El Emperador Divino Nanming sonrió con indiferencia, dio unos pasos y se fue. Qianye Fantian no lo detuvo ni dijo nada, pero sus manos se cerraron en silencio.

"Ah, por cierto," el Emperador Divino Nanming se detuvo un momento, girando ligeramente su rostro pálido: "El Emperador Divino Fantian debería saber muy bien que la paciencia de Nanming siempre es bastante escasa. Una vez que se acaba y me enojo, a veces incluso yo mismo me asusto."

Con una leve sonrisa en la comisura de los labios, el Emperador Divino Nanming volvió a caminar, sin prisa pero sin pausa, saliendo del Palacio del Rey Fan. Su presencia se alejó rápidamente, desapareciendo en poco tiempo de la percepción espiritual de Qianye Fantian.

¡¡¡BANG!!!

Qianye Fantian golpeó con el puño, haciendo que el gran salón se agrietara por cientos de zhangs.

"¡Maldito bastardo!" Qianye Fantian apretó los dientes, temblando por todo el cuerpo.

Los Tres Dioses Fan del Reino Divino Fandi fueron exterminados por Jie Yuan con un chasquido de dedos. Qianye Fantian se mostró muy tranquilo frente a los demás, su sonrisa no disminuyó en absoluto. Nadie podía ver en él la menor señal de dolor, como si solo hubiera perdido a tres peones insignificantes.

Pero en el último mes, Qianye Fantian en secreto había tragado no sé cuántas bocanadas de sangre en retroceso.

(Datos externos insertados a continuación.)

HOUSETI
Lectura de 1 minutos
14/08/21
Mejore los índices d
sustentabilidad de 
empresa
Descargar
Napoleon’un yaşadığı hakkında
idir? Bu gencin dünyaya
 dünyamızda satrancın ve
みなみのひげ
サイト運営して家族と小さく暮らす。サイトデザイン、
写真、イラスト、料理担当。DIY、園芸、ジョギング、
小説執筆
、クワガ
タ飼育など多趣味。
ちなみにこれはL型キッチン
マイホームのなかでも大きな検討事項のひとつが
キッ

Lo que dijo el Emperador Divino Nanming no tenía nada de malo. Perder a los Tres Dioses Fan era equivalente a cortar tres brazos del Reino Divino Fandi.

Aunque eran solo tres personas, eran tres Señores Divinos de nivel 10, tres poderosos del plano del Emperador Divino. La consecuencia fue que la brecha de poder entre el Reino Divino Fandi y el Reino Divino Nanming se abrió de repente.

Originalmente, en el Reino Divino, por debajo del Reino del Dios Dragón, el Reino Divino Nanming y el Reino Divino Fandi eran los más fuertes. Ninguno podía sacudir al otro, ninguno podía realmente suprimir al otro.

Pero el Reino Divino Fandi perdió de repente a los Tres Dioses Fan. Entonces, el Reino Divino Nanming ciertamente tenía la capacidad de suprimir al Reino Divino Fandi, y mientras quisiera, podría mantenerlo reprimido durante mucho tiempo, impidiéndole levantar cabeza.

Aunque esto haría que el Reino Divino Nanming también sufriera grandes pérdidas, Qianye Fantian sabía que el Emperador Divino Nanming, ese loco terrible, sin duda lo haría.

Esta era la consecuencia de perder a los Tres Dioses Fan, la caída masiva del poder central... y Qianye Fantian entendía que esto solo era el comienzo. La cruel ley de supervivencia del Reino Divino siempre ha sido así, y cuanto más alto se está, más cruel suele ser.